Observation Checklists versus Observation Data
By Dr. John L. Tenny, developer of the Data-Based Observation Method and the eCOVE Classroom Observation Software, January, 2010
I have looked at a couple dozen books on how to conduct classroom/teacher observations and have downloaded another 30 or so observation forms used by various districts across the country. I am struck by the general nature of most of them, and by the lack of specifics in the descriptors. The rating scales used run from observed/not observed to met/not met to a 5 to 7 likert scale. Some of the forms used by districts are designed to record anecdotal notes without a rating scale and/or with the evaluation of the performance on another summary page.
An example: This 'standard' came from a school district set of guidelines for conducting observations: "Establishes and maintains an orderly and supportive environment for students", and is, in one form or another, common in standards.

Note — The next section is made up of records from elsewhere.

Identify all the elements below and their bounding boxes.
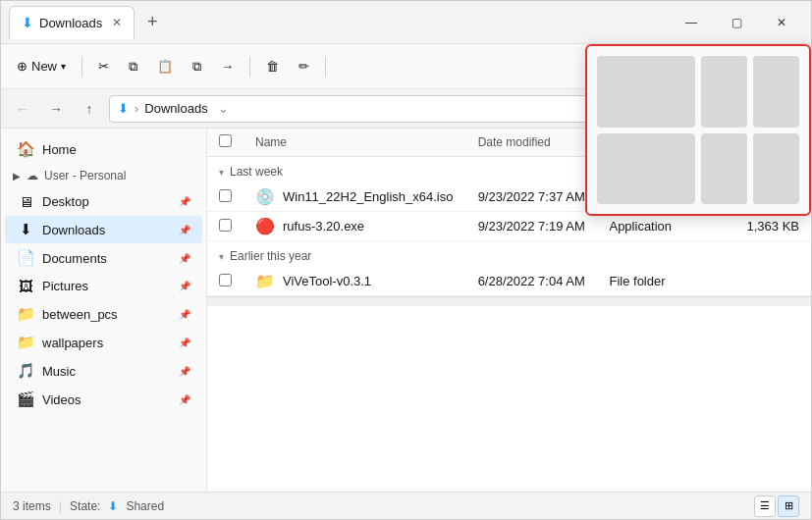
view-toggle-buttons: ☰ ⊞ (754, 495, 799, 517)
music-icon: 🎵 (17, 362, 34, 380)
sidebar: 🏠 Home ▶ ☁ User - Personal 🖥 Desktop 📌 ⬇… (1, 129, 207, 492)
file-type-icon: 💿 (255, 187, 275, 206)
up-icon: ↑ (86, 101, 93, 117)
snap-cell-bottom-3[interactable] (701, 133, 747, 205)
detail-view-button[interactable]: ⊞ (778, 495, 799, 517)
home-icon: 🏠 (17, 140, 34, 158)
date-column-header[interactable]: Date modified (466, 129, 598, 157)
file-date-cell: 9/23/2022 7:19 AM (466, 212, 598, 241)
list-view-button[interactable]: ☰ (754, 495, 776, 517)
file-size-cell: 1,363 KB (710, 212, 811, 241)
address-path: Downloads (144, 101, 207, 116)
file-name-cell: 📁 ViVeTool-v0.3.1 (244, 267, 466, 296)
copy2-icon: ⧉ (192, 59, 201, 75)
copy-button[interactable]: ⧉ (121, 54, 145, 79)
snap-cell-top-4[interactable] (753, 56, 799, 128)
file-checkbox-cell[interactable] (207, 182, 244, 212)
new-chevron-icon: ▾ (61, 61, 66, 72)
sidebar-group-user[interactable]: ▶ ☁ User - Personal (5, 165, 202, 186)
file-type-cell: Application (597, 212, 709, 241)
toolbar-separator-1 (81, 57, 82, 77)
sidebar-item-home[interactable]: 🏠 Home (5, 135, 202, 163)
table-row[interactable]: 🔴 rufus-3.20.exe 9/23/2022 7:19 AM Appli… (207, 212, 811, 241)
between-pcs-icon: 📁 (17, 305, 34, 323)
videos-pin-icon: 📌 (179, 394, 190, 405)
sidebar-item-downloads[interactable]: ⬇ Downloads 📌 (5, 216, 202, 243)
delete-button[interactable]: 🗑 (258, 54, 287, 78)
toolbar-separator-2 (249, 57, 250, 77)
desktop-pin-icon: 📌 (179, 196, 190, 207)
delete-icon: 🗑 (266, 59, 279, 74)
section-chevron-icon: ▾ (219, 251, 224, 262)
file-checkbox[interactable] (219, 189, 232, 202)
close-button[interactable]: ✕ (760, 7, 803, 38)
horizontal-scrollbar[interactable] (207, 296, 811, 306)
file-checkbox[interactable] (219, 219, 232, 232)
table-row[interactable]: 📁 ViVeTool-v0.3.1 6/28/2022 7:04 AM File… (207, 267, 811, 296)
snap-cell-bottom-4[interactable] (753, 133, 799, 205)
titlebar: ⬇ Downloads ✕ + — ▢ ✕ (1, 1, 811, 44)
file-name: Win11_22H2_English_x64.iso (283, 189, 453, 204)
new-icon: ⊕ (17, 59, 27, 74)
cut-button[interactable]: ✂ (90, 54, 117, 78)
snap-cell-top-3[interactable] (701, 56, 747, 128)
wallpapers-icon: 📁 (17, 334, 34, 351)
between-pcs-pin-icon: 📌 (179, 309, 190, 320)
sidebar-item-desktop[interactable]: 🖥 Desktop 📌 (5, 188, 202, 215)
file-type-icon: 🔴 (255, 217, 275, 235)
file-type-icon: 📁 (255, 272, 275, 290)
item-count: 3 items (13, 499, 51, 513)
address-chevron-icon: ⌄ (218, 101, 229, 116)
up-button[interactable]: ↑ (76, 95, 103, 123)
sidebar-home-label: Home (42, 142, 190, 157)
move-button[interactable]: → (213, 54, 242, 78)
state-label: State: (70, 499, 100, 513)
copy-icon: ⧉ (129, 59, 137, 75)
snap-overlay[interactable] (585, 44, 811, 216)
forward-button[interactable]: → (42, 95, 70, 123)
checkbox-header[interactable] (207, 129, 244, 157)
wallpapers-pin-icon: 📌 (179, 338, 190, 348)
file-name: rufus-3.20.exe (283, 219, 364, 234)
sidebar-videos-label: Videos (42, 392, 171, 407)
tab-downloads-icon: ⬇ (22, 15, 33, 30)
snap-cell-wide-bottom[interactable] (597, 133, 695, 205)
window-controls: — ▢ ✕ (670, 7, 803, 38)
new-tab-button[interactable]: + (138, 9, 166, 36)
file-checkbox-cell[interactable] (207, 267, 244, 296)
sidebar-item-videos[interactable]: 🎬 Videos 📌 (5, 386, 202, 413)
section-label: Earlier this year (230, 249, 311, 263)
select-all-checkbox[interactable] (219, 134, 232, 147)
sidebar-item-wallpapers[interactable]: 📁 wallpapers 📌 (5, 329, 202, 356)
file-name: ViVeTool-v0.3.1 (283, 274, 371, 288)
file-name-cell: 🔴 rufus-3.20.exe (244, 212, 466, 241)
file-name-cell: 💿 Win11_22H2_English_x64.iso (244, 182, 466, 212)
sidebar-item-documents[interactable]: 📄 Documents 📌 (5, 244, 202, 272)
snap-cell-wide-top[interactable] (597, 56, 695, 128)
name-column-header[interactable]: Name (244, 129, 466, 157)
file-date-cell: 9/23/2022 7:37 AM (466, 182, 598, 212)
maximize-button[interactable]: ▢ (715, 7, 758, 38)
minimize-button[interactable]: — (670, 7, 713, 38)
sidebar-item-music[interactable]: 🎵 Music 📌 (5, 357, 202, 385)
pictures-icon: 🖼 (17, 278, 34, 294)
tab-close-button[interactable]: ✕ (112, 16, 122, 29)
group-cloud-icon: ☁ (27, 169, 38, 182)
paste-button[interactable]: 📋 (149, 54, 181, 78)
downloads-tab[interactable]: ⬇ Downloads ✕ (9, 6, 135, 39)
copy2-button[interactable]: ⧉ (185, 54, 209, 79)
rename-button[interactable]: ✏ (291, 54, 317, 78)
sidebar-item-pictures[interactable]: 🖼 Pictures 📌 (5, 273, 202, 299)
cut-icon: ✂ (98, 59, 109, 74)
downloads-pin-icon: 📌 (179, 225, 190, 235)
file-checkbox-cell[interactable] (207, 212, 244, 241)
new-button[interactable]: ⊕ New ▾ (9, 54, 74, 78)
paste-icon: 📋 (157, 59, 173, 74)
back-button[interactable]: ← (9, 95, 36, 123)
statusbar-sep: | (59, 498, 62, 513)
file-size-cell (710, 267, 811, 296)
section-header-earlier-this-year: ▾Earlier this year (207, 241, 811, 268)
sidebar-item-between-pcs[interactable]: 📁 between_pcs 📌 (5, 300, 202, 328)
new-label: New (31, 59, 57, 74)
file-checkbox[interactable] (219, 274, 232, 286)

I just cannot see how a checklist or scale is helpful, let alone accurate, as a record of what happened in the class. If the observer checks 'observed', does that mean the class was at one point orderly and supportive? Alternatively, does it mean that when things started to get disorderly, the teacher responded and brought the class back in focus? On the other hand, since the phrase 'supportive environment' is also included, does that 'observed' indicate that the teacher made positive, encouraging statements? To all the students? Could the observer be satisfied with student work being posted on the walls, and a 'student of the week' bulletin board being present -- that is certainly supportive?
In addition, if the class was orderly some of the time and not others, and the observer checks ‘not observed’, would not the teacher respond with “Are you saying my class was never orderly Or that I was never supportive? Or both?"
Observed/ not observed does not work. It does not convey any helpful information and will lead to conflict between the observer and observee.
So what about a scale? Scales are typically designed to be either a 1 to 5 (poor to great) or a rubric of 'unsatisfactory, basic, emerging, competent, distinguished' type. Some of them will have descriptors for each of the levels, the worst being the range from 'did not observe/ observed some of the time/ observed most of the time/ observed all of the time'. These descriptors are worthless as they are nearly impossible to mark in a way that conveys what happened. For example, if the class were orderly for the first 3 minutes and then in chaos the rest of the time, the orderly standard would actually be met 'some of the time'. Actually, if the class were orderly up to 49% of the time, the same checkbox would apply; and if things were orderly 51% to 99% of the time, it would be 'most of the time'.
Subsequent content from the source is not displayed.